Ma, questi adempimenti non possono farli solo le macchine, né sono sufficienti cartonati riproducenti dipendenti fotografati. Occorrono persone.
Quante? Uno dei difetti dell’attuale livello di programmazione della riforma dei Cpi è che nessuno ha ancora dato un’idea chiara. E’ sicuramente da escludere che bastino i nemmeno 8.000 dipendenti attuali, largamente insufficienti già oggi per le funzioni dei quali i Cpi si occupano (e che restano: accoglienza, informazione, acquisizione delle dichiarazioni di immediata disponibilità, stipulazione del patto di servizio, presidio del patto di servizio, orientamento di base, orientamento specialistico, proposte di politiche attive come formazione, tirocini, misure finanziate; e ancora le molteplici funzioni per il collocamento dei disabili, il contrasto all’evasione scolastica, le migliaia e migliaia di certificazioni dei rapporti, le risposte alle migliaia e migliaia richieste di accesso, solo per citare le principali).

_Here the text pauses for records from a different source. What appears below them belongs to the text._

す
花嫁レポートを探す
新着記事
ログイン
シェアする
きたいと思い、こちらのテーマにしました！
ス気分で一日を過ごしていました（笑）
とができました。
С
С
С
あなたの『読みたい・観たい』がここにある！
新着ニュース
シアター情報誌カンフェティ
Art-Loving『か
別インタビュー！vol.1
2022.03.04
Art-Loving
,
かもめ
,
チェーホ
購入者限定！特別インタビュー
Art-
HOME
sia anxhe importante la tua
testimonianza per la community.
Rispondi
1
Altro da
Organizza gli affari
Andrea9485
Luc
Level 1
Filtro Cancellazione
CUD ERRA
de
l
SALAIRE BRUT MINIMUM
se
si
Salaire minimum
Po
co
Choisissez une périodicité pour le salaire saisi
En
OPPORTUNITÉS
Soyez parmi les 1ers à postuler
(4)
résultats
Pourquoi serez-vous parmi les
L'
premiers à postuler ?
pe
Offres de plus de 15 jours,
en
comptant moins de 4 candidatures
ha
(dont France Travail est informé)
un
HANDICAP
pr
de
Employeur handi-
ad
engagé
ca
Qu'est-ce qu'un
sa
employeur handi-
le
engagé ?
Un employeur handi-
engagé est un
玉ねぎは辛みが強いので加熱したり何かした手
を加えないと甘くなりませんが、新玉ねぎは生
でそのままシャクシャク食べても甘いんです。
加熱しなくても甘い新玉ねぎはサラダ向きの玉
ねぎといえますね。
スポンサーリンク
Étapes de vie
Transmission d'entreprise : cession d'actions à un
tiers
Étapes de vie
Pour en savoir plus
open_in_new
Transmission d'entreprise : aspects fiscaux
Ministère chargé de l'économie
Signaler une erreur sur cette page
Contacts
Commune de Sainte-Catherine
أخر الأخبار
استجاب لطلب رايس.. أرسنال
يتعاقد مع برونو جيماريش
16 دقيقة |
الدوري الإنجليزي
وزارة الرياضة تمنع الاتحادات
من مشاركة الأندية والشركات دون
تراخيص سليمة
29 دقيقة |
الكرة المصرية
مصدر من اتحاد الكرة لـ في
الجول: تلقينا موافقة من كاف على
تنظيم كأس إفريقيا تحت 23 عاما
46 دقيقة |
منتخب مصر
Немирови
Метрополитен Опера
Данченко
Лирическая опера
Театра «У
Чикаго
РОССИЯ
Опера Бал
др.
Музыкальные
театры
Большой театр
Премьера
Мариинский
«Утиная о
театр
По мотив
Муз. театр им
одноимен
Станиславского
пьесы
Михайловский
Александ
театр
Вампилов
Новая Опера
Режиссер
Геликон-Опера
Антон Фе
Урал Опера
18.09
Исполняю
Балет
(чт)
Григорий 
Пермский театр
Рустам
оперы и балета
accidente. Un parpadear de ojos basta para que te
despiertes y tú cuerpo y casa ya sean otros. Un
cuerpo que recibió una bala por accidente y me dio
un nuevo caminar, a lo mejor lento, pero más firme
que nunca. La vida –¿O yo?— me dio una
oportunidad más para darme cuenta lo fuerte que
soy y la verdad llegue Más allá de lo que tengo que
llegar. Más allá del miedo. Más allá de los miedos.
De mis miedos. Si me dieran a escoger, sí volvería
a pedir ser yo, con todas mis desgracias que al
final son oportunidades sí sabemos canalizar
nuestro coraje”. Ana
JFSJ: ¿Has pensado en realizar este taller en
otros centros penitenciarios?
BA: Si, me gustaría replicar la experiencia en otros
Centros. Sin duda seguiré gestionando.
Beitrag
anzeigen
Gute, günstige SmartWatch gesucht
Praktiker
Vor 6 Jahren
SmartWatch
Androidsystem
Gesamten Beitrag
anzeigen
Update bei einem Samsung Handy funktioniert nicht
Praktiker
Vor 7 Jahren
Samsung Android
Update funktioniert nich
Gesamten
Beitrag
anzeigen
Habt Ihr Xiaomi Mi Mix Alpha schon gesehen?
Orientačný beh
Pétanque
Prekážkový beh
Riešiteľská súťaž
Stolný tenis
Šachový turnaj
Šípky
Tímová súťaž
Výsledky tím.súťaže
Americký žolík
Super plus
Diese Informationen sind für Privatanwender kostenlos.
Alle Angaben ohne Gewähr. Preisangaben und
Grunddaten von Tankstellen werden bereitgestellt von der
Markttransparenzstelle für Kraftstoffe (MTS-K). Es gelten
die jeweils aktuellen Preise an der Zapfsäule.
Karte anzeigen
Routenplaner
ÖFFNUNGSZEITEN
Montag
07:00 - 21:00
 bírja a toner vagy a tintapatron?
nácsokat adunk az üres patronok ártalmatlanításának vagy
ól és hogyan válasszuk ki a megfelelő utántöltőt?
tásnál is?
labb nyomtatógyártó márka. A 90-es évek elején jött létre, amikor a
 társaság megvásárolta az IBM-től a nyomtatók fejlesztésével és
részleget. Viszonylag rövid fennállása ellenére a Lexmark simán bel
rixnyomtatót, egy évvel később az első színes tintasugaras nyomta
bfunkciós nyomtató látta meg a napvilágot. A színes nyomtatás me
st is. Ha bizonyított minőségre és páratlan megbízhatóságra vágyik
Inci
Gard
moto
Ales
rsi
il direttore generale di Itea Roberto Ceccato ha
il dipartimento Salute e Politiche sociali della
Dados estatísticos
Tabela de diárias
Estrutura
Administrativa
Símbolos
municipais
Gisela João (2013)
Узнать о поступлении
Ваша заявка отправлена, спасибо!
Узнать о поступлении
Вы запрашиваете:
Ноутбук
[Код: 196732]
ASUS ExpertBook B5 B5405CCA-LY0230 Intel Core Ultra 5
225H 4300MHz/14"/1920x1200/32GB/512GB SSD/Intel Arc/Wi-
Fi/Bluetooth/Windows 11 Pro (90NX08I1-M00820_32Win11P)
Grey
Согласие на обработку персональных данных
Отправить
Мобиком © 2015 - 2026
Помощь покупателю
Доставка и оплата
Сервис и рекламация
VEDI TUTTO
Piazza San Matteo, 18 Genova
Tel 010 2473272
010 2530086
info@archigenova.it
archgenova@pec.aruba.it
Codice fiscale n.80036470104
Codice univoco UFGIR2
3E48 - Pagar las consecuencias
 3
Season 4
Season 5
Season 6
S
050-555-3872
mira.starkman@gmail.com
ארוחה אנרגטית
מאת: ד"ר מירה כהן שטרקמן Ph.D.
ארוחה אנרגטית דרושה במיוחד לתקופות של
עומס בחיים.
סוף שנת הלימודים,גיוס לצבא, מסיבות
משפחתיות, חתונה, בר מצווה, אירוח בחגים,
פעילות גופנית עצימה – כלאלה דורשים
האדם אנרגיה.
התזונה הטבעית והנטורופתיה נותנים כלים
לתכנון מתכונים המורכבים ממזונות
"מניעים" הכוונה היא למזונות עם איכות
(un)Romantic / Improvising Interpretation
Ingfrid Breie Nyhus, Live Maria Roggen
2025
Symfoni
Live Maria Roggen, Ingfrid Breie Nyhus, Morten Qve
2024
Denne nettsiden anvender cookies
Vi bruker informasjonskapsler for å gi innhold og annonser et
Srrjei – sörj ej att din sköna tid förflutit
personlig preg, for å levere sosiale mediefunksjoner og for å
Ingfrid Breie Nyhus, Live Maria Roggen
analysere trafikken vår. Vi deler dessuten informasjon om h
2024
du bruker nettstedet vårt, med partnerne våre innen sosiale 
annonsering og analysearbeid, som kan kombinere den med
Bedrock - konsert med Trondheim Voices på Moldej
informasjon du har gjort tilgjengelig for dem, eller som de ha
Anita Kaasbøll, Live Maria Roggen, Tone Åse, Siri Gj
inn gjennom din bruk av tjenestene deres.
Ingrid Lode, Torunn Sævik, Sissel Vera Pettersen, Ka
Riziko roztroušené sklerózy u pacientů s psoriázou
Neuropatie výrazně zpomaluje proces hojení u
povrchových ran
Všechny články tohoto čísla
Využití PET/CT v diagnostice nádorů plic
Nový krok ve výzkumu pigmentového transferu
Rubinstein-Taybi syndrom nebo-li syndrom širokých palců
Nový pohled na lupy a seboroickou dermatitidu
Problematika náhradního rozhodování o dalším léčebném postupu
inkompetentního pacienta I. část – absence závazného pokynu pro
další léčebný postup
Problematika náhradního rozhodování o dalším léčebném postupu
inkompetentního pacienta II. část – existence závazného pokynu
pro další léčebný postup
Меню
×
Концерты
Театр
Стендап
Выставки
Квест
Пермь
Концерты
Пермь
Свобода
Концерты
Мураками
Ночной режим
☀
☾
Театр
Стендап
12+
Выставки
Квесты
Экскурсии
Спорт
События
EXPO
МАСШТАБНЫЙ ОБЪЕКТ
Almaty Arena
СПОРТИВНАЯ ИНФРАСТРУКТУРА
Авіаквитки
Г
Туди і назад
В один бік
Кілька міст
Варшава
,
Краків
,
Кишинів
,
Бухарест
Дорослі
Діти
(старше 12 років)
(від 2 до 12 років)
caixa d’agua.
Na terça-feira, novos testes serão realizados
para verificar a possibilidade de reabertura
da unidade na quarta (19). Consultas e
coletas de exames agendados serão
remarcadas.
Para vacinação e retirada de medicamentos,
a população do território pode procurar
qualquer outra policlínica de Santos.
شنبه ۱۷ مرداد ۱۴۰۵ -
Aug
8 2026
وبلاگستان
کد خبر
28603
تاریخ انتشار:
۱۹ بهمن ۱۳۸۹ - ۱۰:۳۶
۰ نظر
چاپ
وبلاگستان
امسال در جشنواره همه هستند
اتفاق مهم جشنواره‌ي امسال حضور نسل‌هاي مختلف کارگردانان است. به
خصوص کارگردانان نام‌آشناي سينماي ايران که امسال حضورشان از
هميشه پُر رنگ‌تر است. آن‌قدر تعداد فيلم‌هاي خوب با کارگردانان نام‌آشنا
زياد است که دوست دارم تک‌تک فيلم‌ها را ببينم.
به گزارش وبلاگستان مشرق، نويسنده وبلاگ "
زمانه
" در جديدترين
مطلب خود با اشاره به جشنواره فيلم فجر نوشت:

L’idea degli hub? Può anch’essa essere ottima. Ma, molti dei milioni di utenti potenziali destinatari del reddito di cittadinanza non dispongono di mezzi di trasporto privato e spesso nemmeno delle risorse per il mezzo di trasporto pubblico. Chi lavora nei centri per l’impiego e segue progetti di aiuto alle categorie particolarmente svantaggiate lo sa bene.
Gli Autori Giubileo e Pastore chiosano il loro articolo così: “ai critici della riforma suggeriamo un approccio ottimistico verso il modello proposto. Molti dei problemi avanzati sono emersi anche negli Stati Uniti e sono stati facilmente risolti. D’altronde se una pubblica amministrazione rema contro, ti dirà sempre due cose: il progetto c’è già o/e stiamo cercando di farlo; oppure il tuo progetto non si può fare perché ci sono dei problemi. Ecco questo è il principale problema di attuazione di questo rivoluzionario progetto di riforma dei centri per l’impiego: l’opposizione dei burocrati che sono conservatori per natura”.
Chi scrive non ha dubbi che sarà tacciato di rientrare nell’alveo di quegli appartenenti alla “pubblica amministrazione che rema contro”.
Non importa. Sono state proposte osservazioni non finalizzate a critiche preconcette alla riforma, ma allo scopo, invece, di tenere conto di elementi progettuali che appaiono trascurati, perché la riforma possa davvero funzionare. E il potenziamento dei centri per l’impiego sembra proprio non possa mancare, sebbene non sia chiara la misura e anche il costo (non si sa nemmeno se il miliardo di euro previsto dal Governo – che prima erano due, poi 1,5 – sia una tantum o continuativo).
Infatti, si è dell’idea di chi, sempre sul tema dell’efficienza dei Centri per l’impiego, ha scritto in un recente passato: “Il software non può certo sostituire il ruolo significativo di esperti del settore e la loro conoscenza o esperienza delle politiche attive del lavoro, piuttosto è uno strumento da mettere a loro disposizione, in modo da renderne più efficiente l’operato, con molteplici vantaggi per l’attore pubblico”. Per completezza di informazione, gli Autori di quanto citato poco prima sono Francesco Pastore e Francesco Giubileo, in Lavoce.info: “Un call center per trovare lavoro”.